A review by bryanthebroome
That Hideous Strength by C.S. Lewis

5.0

My favorite of the Space Trilogy, That Hideous Strength is an exploration of the sinister influence behind the attempts to defeat death and ascend beyond the need for a physical body.
As the continuation of the trilogy, we eventually meet Ransom again, still nursing the wound on his heel, in his mission to prevent the oyarsa of Earth, whom we know as Satan, from producing evil in the earth. This time, however, he takes more of a backseat, even in the narration, as two new viewpoint characters, Mark and Jane Studdock are introduced.

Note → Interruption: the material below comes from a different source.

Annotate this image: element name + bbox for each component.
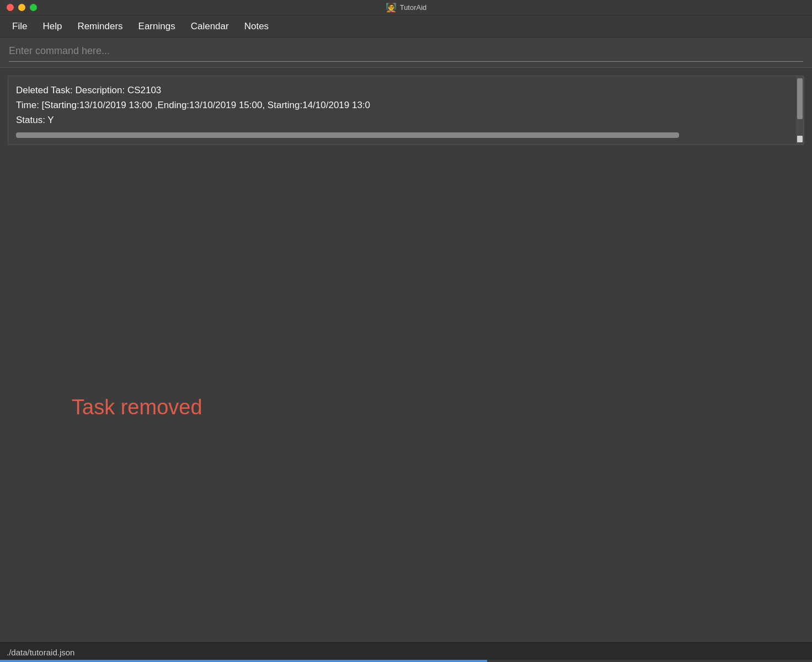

Jane eventually meets Ransom and joins herself to the side of good, but Mark sides with the N.I.C.E. (National Institute of Coordinated Experiments), where the evil one's methods are clinical, 'rational,' and exceptionally polished. We can see shadows of transhumanism and modern social planning in the halls of the enemy N.I.C.E. Fleshliness, to them, is the great weakness of humanity and the enemy of social progress. It is only by negating/removing the necessity of the body that humanity can evolve. This impulse is revealed to be influenced by the same demonic sources that animate the disembodied head from which the N.I.C.E. takes its orders.
For a fictional display of how 'scientism,' unrestricted by philosophical and religious thinking, leads to horrors yet unthought of, this book gives some great examples.